Good to see you can use Xavier on a car now. :-)
Thanks for your feedback!
I am trying to run a Xavier in a car as well off a 12V source. It works fine on nvpmodel 3 for me but the system shuts off randomly if I try to use nvpmodel 0 and run some intensive inferences. I see no voltage drops whatsoever; I’m able to power 70W of motors from the same source without significant voltage drop.
I feel that it may have something to do with the Xavier itself.
One option might be to step up from 12V to 19V but I really don’t want to have to do that.
The drop in voltage is over an extremely short time span (imagine a time relative to a clock cycle in the Xavier). I am just guessing, but voltage spikes/drops over a fraction of a microsecond probably matter.
If you look at a desktop PC power supply and how the regulators are added you will find a great emphasis on multiple power supply regulators working in different phases.
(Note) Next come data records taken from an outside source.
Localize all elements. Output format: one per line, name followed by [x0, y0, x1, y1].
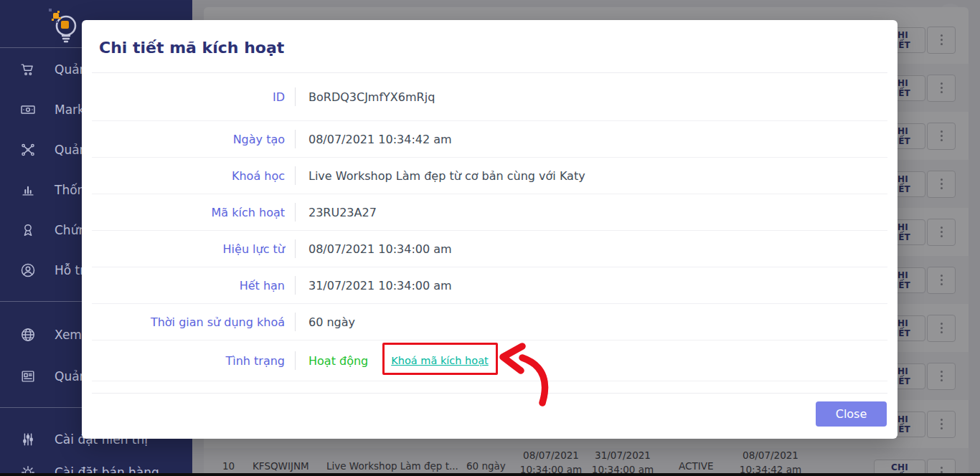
app-root: Quản Marke Quản Thống Chứng: [0, 0, 980, 476]
network-icon: [20, 142, 36, 158]
modal-body: ID BoRDQ3CJmfYX6mRjq Ngày tạo 08/07/2021…: [92, 73, 887, 381]
detail-row-expires: Hết hạn 31/07/2021 10:34:00 am: [92, 267, 887, 304]
detail-label: Ngày tạo: [92, 133, 285, 146]
sliders-icon: [20, 432, 36, 447]
field-separator: [295, 130, 296, 148]
detail-value: Live Workshop Làm đẹp từ cơ bản cùng với…: [308, 169, 585, 183]
detail-label: ID: [92, 90, 285, 104]
globe-icon: [20, 327, 36, 343]
detail-row-code: Mã kích hoạt 23RU23A27: [92, 194, 887, 231]
money-icon: [20, 102, 36, 118]
detail-value: 08/07/2021 10:34:00 am: [308, 242, 452, 256]
detail-label: Hết hạn: [92, 279, 285, 292]
field-separator: [295, 276, 296, 295]
red-highlight-box: [382, 343, 498, 375]
field-separator: [295, 239, 296, 258]
modal-title: Chi tiết mã kích hoạt: [82, 20, 897, 57]
detail-row-duration: Thời gian sử dụng khoá 60 ngày: [92, 304, 887, 341]
modal-footer-divider: [92, 393, 887, 394]
lightbulb-logo-icon[interactable]: [42, 3, 88, 47]
detail-row-valid-from: Hiệu lực từ 08/07/2021 10:34:00 am: [92, 231, 887, 267]
close-button[interactable]: Close: [816, 401, 887, 427]
detail-label: Hiệu lực từ: [92, 242, 285, 256]
newspaper-icon: [20, 368, 36, 384]
bar-chart-icon: [20, 182, 36, 198]
detail-row-id: ID BoRDQ3CJmfYX6mRjq: [92, 73, 887, 121]
detail-value: 23RU23A27: [308, 206, 377, 219]
detail-label: Thời gian sử dụng khoá: [92, 315, 285, 329]
red-arrow-annotation: [495, 338, 552, 413]
detail-value: 31/07/2021 10:34:00 am: [308, 279, 452, 292]
medal-icon: [20, 222, 36, 238]
detail-row-created: Ngày tạo 08/07/2021 10:34:42 am: [92, 121, 887, 158]
detail-label: Tình trạng: [92, 354, 285, 368]
detail-value: 08/07/2021 10:34:42 am: [308, 133, 452, 146]
field-separator: [295, 87, 296, 106]
detail-row-course: Khoá học Live Workshop Làm đẹp từ cơ bản…: [92, 158, 887, 194]
field-separator: [295, 351, 296, 370]
cart-icon: [20, 62, 36, 77]
user-icon: [20, 262, 36, 278]
detail-label: Mã kích hoạt: [92, 206, 285, 219]
activation-code-detail-modal: Chi tiết mã kích hoạt ID BoRDQ3CJmfYX6mR…: [82, 20, 897, 439]
detail-value: BoRDQ3CJmfYX6mRjq: [308, 90, 435, 104]
detail-value: 60 ngày: [308, 315, 355, 329]
window-bottom-edge: [0, 473, 980, 476]
field-separator: [295, 203, 296, 222]
detail-label: Khoá học: [92, 169, 285, 183]
field-separator: [295, 313, 296, 331]
field-separator: [295, 166, 296, 185]
status-value: Hoạt động: [308, 354, 368, 368]
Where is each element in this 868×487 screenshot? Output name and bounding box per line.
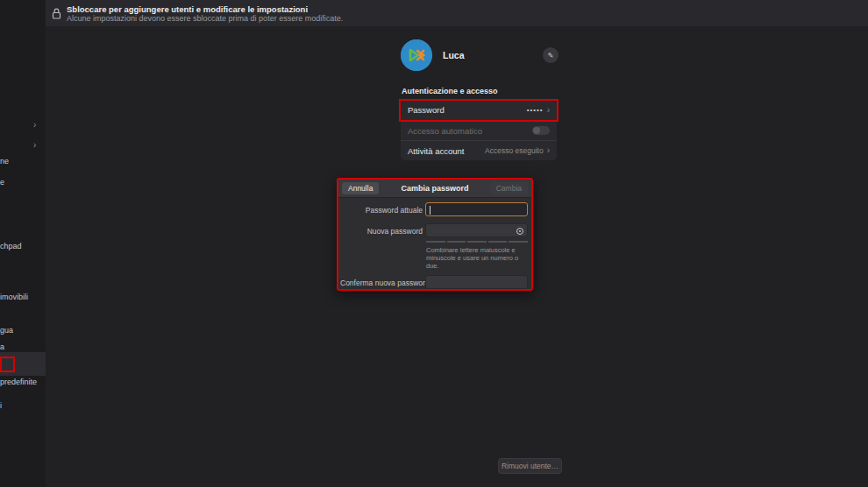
toggle-knob xyxy=(533,127,540,134)
sidebar-item-label[interactable]: ne xyxy=(0,157,9,166)
chevron-right-icon: › xyxy=(33,120,36,130)
password-row[interactable]: Password ••••• › xyxy=(401,100,557,120)
chevron-right-icon: › xyxy=(33,140,36,150)
pencil-icon: ✎ xyxy=(548,52,554,60)
strength-segment xyxy=(488,241,508,243)
password-label: Password xyxy=(408,105,527,115)
sidebar-item-users-selected[interactable] xyxy=(0,352,46,376)
auto-login-toggle[interactable] xyxy=(532,126,550,135)
strength-segment xyxy=(447,241,466,243)
cancel-button[interactable]: Annulla xyxy=(342,182,379,194)
auto-login-label: Accesso automatico xyxy=(408,126,532,136)
edit-name-button[interactable]: ✎ xyxy=(543,47,559,63)
password-strength-meter xyxy=(426,241,528,243)
change-password-dialog: Cambia password Annulla Cambia Password … xyxy=(337,178,533,291)
strength-segment xyxy=(467,241,487,243)
auth-card: Password ••••• › Accesso automatico Atti… xyxy=(401,100,557,160)
strength-segment xyxy=(426,241,445,243)
account-activity-value: Accesso eseguito xyxy=(485,146,544,155)
sidebar: › › ne e chpad imovibili gua a predefini… xyxy=(0,0,46,487)
banner-text: Sbloccare per aggiungere utenti e modifi… xyxy=(67,4,343,23)
account-activity-label: Attività account xyxy=(408,146,485,156)
current-password-input[interactable] xyxy=(425,202,528,216)
settings-window: › › ne e chpad imovibili gua a predefini… xyxy=(0,0,868,487)
user-name: Luca xyxy=(443,50,465,60)
generate-password-icon[interactable] xyxy=(516,228,523,235)
sidebar-item-label[interactable]: imovibili xyxy=(0,293,28,301)
sidebar-item-label[interactable]: e xyxy=(0,178,4,187)
strength-segment xyxy=(509,241,528,243)
sidebar-item-label[interactable]: chpad xyxy=(0,242,22,251)
password-hint: Combinare lettere maiuscole e minuscole … xyxy=(426,246,531,270)
sidebar-item-label[interactable]: gua xyxy=(0,326,13,335)
auto-login-row: Accesso automatico xyxy=(401,120,557,140)
new-password-label: Nuova password xyxy=(340,227,423,236)
confirm-password-label: Conferma nuova password xyxy=(340,279,423,287)
sidebar-item-label[interactable]: a xyxy=(0,342,4,351)
text-caret xyxy=(430,206,430,215)
section-header-auth: Autenticazione e accesso xyxy=(402,87,498,95)
change-button[interactable]: Cambia xyxy=(490,182,528,194)
dialog-header: Cambia password Annulla Cambia xyxy=(338,180,531,198)
confirm-password-input[interactable] xyxy=(425,275,528,289)
user-avatar xyxy=(401,39,432,71)
banner-title: Sbloccare per aggiungere utenti e modifi… xyxy=(67,4,343,14)
account-activity-row[interactable]: Attività account Accesso eseguito › xyxy=(401,140,557,160)
current-password-label: Password attuale xyxy=(340,206,423,215)
chevron-right-icon: › xyxy=(547,146,550,155)
remove-user-button[interactable]: Rimuovi utente… xyxy=(498,458,562,474)
banner-subtitle: Alcune impostazioni devono essere sblocc… xyxy=(67,14,343,23)
sidebar-item-label[interactable]: predefinite xyxy=(0,378,37,386)
unlock-banner[interactable]: Sbloccare per aggiungere utenti e modifi… xyxy=(46,0,868,26)
lock-icon xyxy=(51,7,61,19)
sidebar-item-label[interactable]: i xyxy=(0,401,2,410)
new-password-input[interactable] xyxy=(425,223,528,237)
chevron-right-icon: › xyxy=(547,106,550,115)
password-dots: ••••• xyxy=(527,106,544,114)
I found an interesting URL talking about power supply phases here:
Note that the size of a PC motherboard is far larger than an Xavier. Embedded systems simply can’t handle the board space required by all of those phases. To exist in a tiny environment the alternative is to provide a better regulated main power supply. If you were to look at the power supply in a quality computer, and see how well it regulates, and then think about replacing it with a car battery (including while cranking over the vehicle’s starter motor) it probably sends shivers down your spine. I’m sure the total wattage available from a car alternator and battery far exceeds the consumption of the average desktop PC…but who would consider running a PC directly off of such a system with the rapid changes in delivery voltage? The Xavier is no different in needing stable power regardless of total average power…and is probably far more sensitive to that just because it can’t afford the multi-phase regulators on a tiny footprint.
The issue is not about total current availability, but instead about the stability over times as short as fractions of a microsecond.
Are there any NVIDIA-recommended off-the-shelf power cleaning circuitry? Or might a big fat input capacitor be enough?